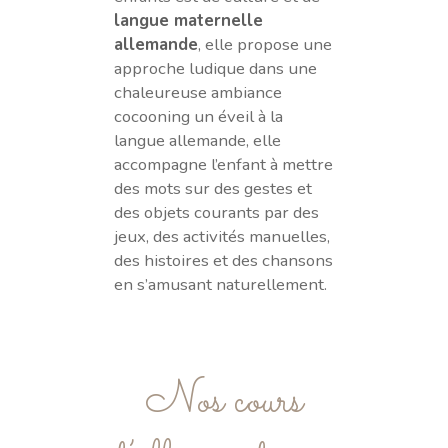
langue maternelle
allemande
, elle propose une
approche ludique dans une
chaleureuse ambiance
cocooning un éveil à la
langue allemande, elle
accompagne l’enfant à mettre
des mots sur des gestes et
des objets courants par des
jeux, des activités manuelles,
des histoires et des chansons
en s’amusant naturellement.
Nos cours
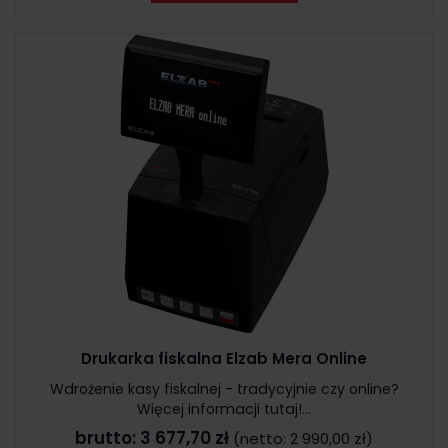
Drukarka fiskalna Elzab Mera Online
Wdrożenie kasy fiskalnej - tradycyjnie czy online?
Więcej informacji tutaj!...
brutto:
3 677,70 zł
(netto:
2 990,00 zł
)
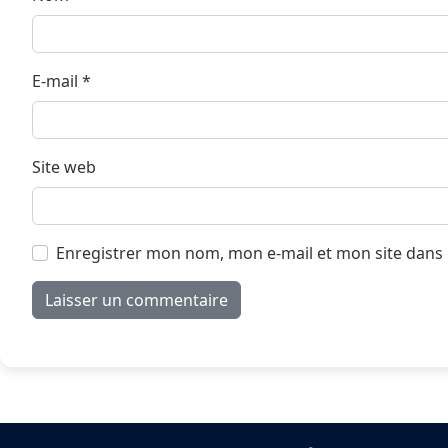
E-mail
*
Site web
Enregistrer mon nom, mon e-mail et mon site dans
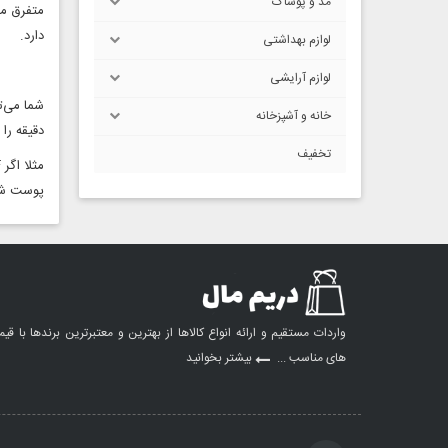
مد و پوشاک
دارد.
لوازم بهداشتی
لوازم آرایشی
خانه و آشپزخانه
دقیقه را ضرب در میزان SPF کرم
تخفیف
پوست شما
واردات مستقیم و ارائه انواع کالاها از بهترین و معتبرترین برندها با قی
های مناسب ...
بیشتر بخوانید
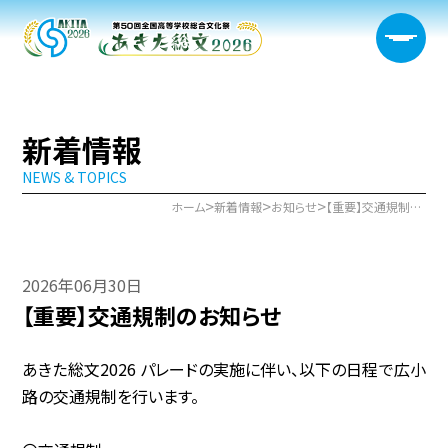
新着情報
NEWS & TOPICS
大会概要
>
>
>
ホーム
新着情報
お知らせ
【重要】交通規制のお知らせ
日程・開催会場
2026年06月30日
新着情報
【重要】交通規制のお知らせ
部門情報
あきた総文2026 パレードの実施に伴い、以下の日程で広小
生徒実行委員会
路の交通規制を行います。
宿泊サポート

☆ ☆ ☆ ☆ ☆

Task goal:
Exactly the lines from the one that contains "های مناسب ..." to the last line of the data, both included, should be set down, and no pictures should appear among them.

Problem solution:
های مناسب ...
بیشتر بخوانید
新着情報
NEWS & TOPICS
大会概要
>
>
>
ホーム
新着情報
お知らせ
【重要】交通規制のお知らせ
日程・開催会場
2026年06月30日
新着情報
【重要】交通規制のお知らせ
部門情報
あきた総文2026 パレードの実施に伴い、以下の日程で広小
生徒実行委員会
路の交通規制を行います。
宿泊サポート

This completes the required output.